DeSantis attacked tech companies and promised to combat political censorship, which again came under fire last month when multiple social media companies banned Trump from their platforms.
He wrapped up his presentation by praising the late Rush Limbaugh and reaffirmed his commitment to the wave of Republican politics ushered in by Trump.
"What’s true in Florida is true for conservatives across the nation," DeSantis proclaimed. "We cannot, we will not go back to the days of the failed Republican establishment of yesteryear."
Sen. Ted Cruz, who has been criticized for taking his family to Cancun, Mexico, while millions of Texans shivered in unheated homes, began his remarks Friday by making light of the controversy.
"Orlando is awesome," Cruz proclaimed at the start of his speech. "It’s not as nice as Cancun, but it’s nice."
Cruz engaged in hyperbole as he tried to paint conservatism as the remedy to the Democratic majorities in Congress and the White House. He said "the socialists" had taken control of the White House, though Biden spent decades as a moderate Democrat. He mocked Rep. Alexandria Ocasio-Cortez for saying she feared for her life amid the violent, deadly riot at the Capitol.
He scoffed at health experts’ recommendations for vaccinated persons to continue wearing masks, saying "this is just dumb."
"Now they're saying everybody can get immunized. We can have herd immunity everywhere," Cruz said, "And we’re going to wear masks for the next 300 years. And by the way, not just one mask — two, three, four. You can't have too many masks."
The U.S. Centers for Disease Control and Prevention has long advised people to wear masks because they help prevent people who are infected — whether they know it or not — from spreading the coronavirus.

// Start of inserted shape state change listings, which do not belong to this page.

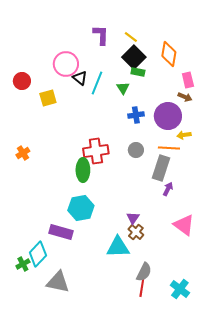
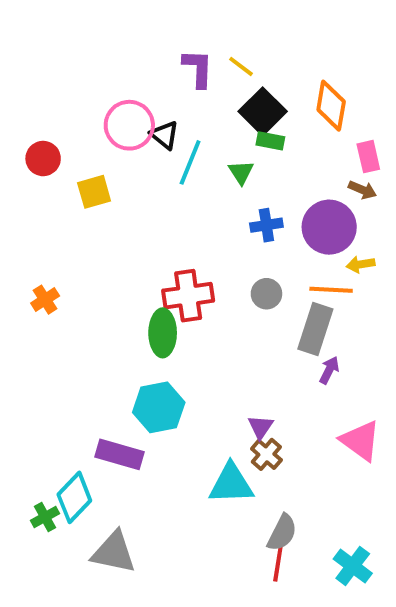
yellow line: (131, 37) -> (241, 66), moved
black triangle: (80, 78) -> (165, 135), moved

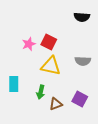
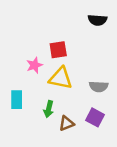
red square: (49, 42) -> (58, 50), turned -35
pink star: (29, 44) -> (34, 65), moved
gray semicircle: (83, 61) -> (99, 87), moved

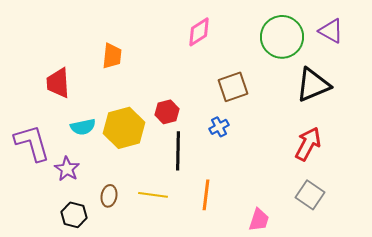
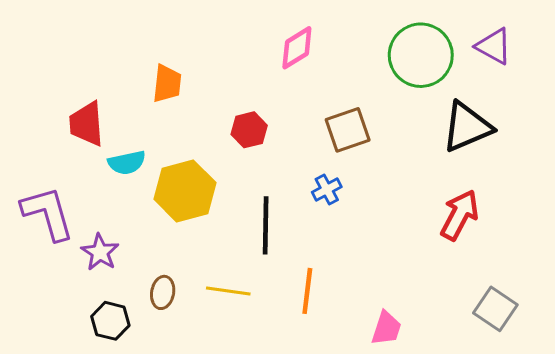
red hexagon: (167, 112) -> (249, 130), moved
cyan semicircle: (83, 127) -> (127, 163), moved
gray square: (310, 195) -> (495, 309), moved

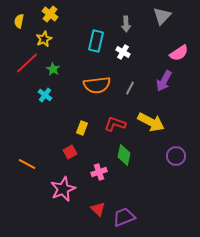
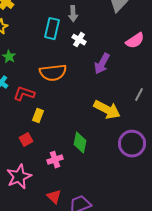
gray arrow: (126, 24) -> (73, 14), moved
purple arrow: (164, 81) -> (102, 64), moved
gray line: (130, 88) -> (139, 95), moved
red L-shape: (115, 124) -> (24, 94), moved
purple circle: (176, 156) -> (132, 144), size x1.4

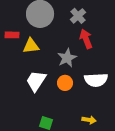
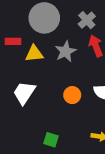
gray star: (67, 58) -> (66, 51), moved
white trapezoid: (36, 81) -> (24, 93), moved

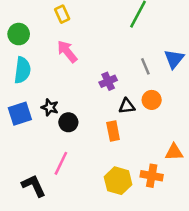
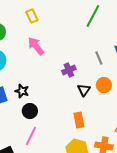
black triangle: (127, 106) -> (84, 90), turned -48
black circle: (68, 122) -> (30, 111), moved
orange rectangle: (113, 131) -> (79, 120), moved

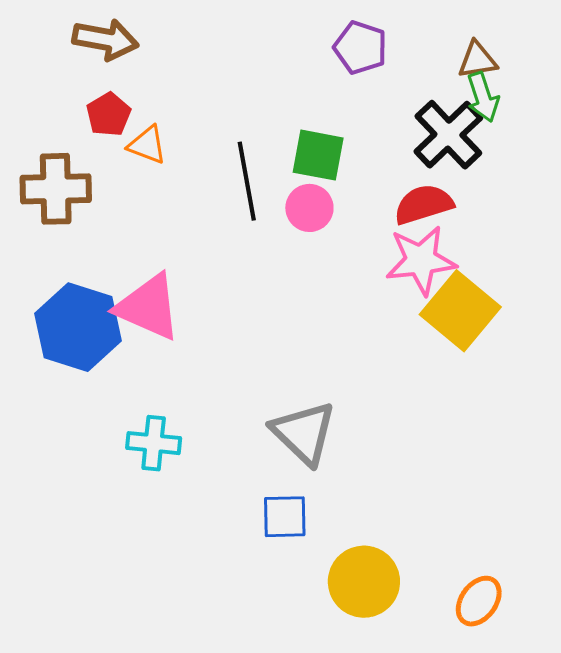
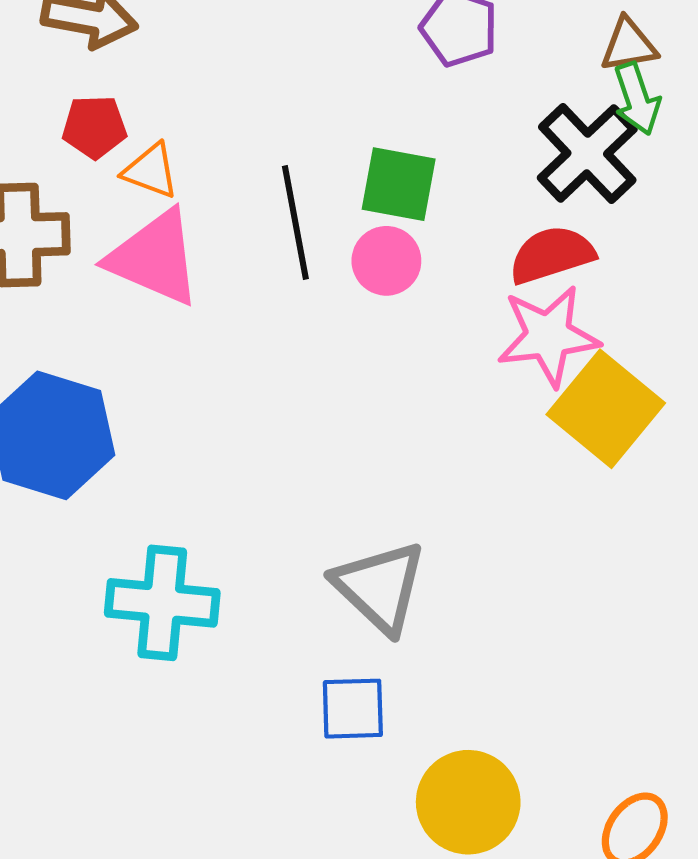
red pentagon: (109, 114) -> (94, 127), turned 30
pink triangle: (148, 307) -> (154, 258), moved
cyan cross: (154, 443) -> (162, 603), size x1.4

Masks can also protect wearers who are not infected, according to the CDC.
Even after people have received their second dose of the COVID-19 vaccine, experts say individuals should continue to wear a mask, at least for now. The vaccines are highly effective at preventing symptomatic COVID-19, but it remains unclear how well they block spread of the coronavirus.
Cruz also offered more praise for Limbaugh, who died last week from cancer, and committed to making sure the party keeps its support behind the former president.
"Let me tell you this right now, Donald J. Trump ain’t going anywhere," Cruz said.
Other speakers on Friday included Sen. Rick Scott of Florida, who took aim at the Republican "establishment" trying to take the party "backward."
The GOP "will not win the future by trying to go back to where the Republican Party used to be," Scott said.
"If we do, we will lose the working base that President Trump so animated. We’re going to lose elections across the county and, ultimately, we’re going to lose our nation. We’re not going to let that happen," he added.
This story was reported from Atlanta and Cincinnati.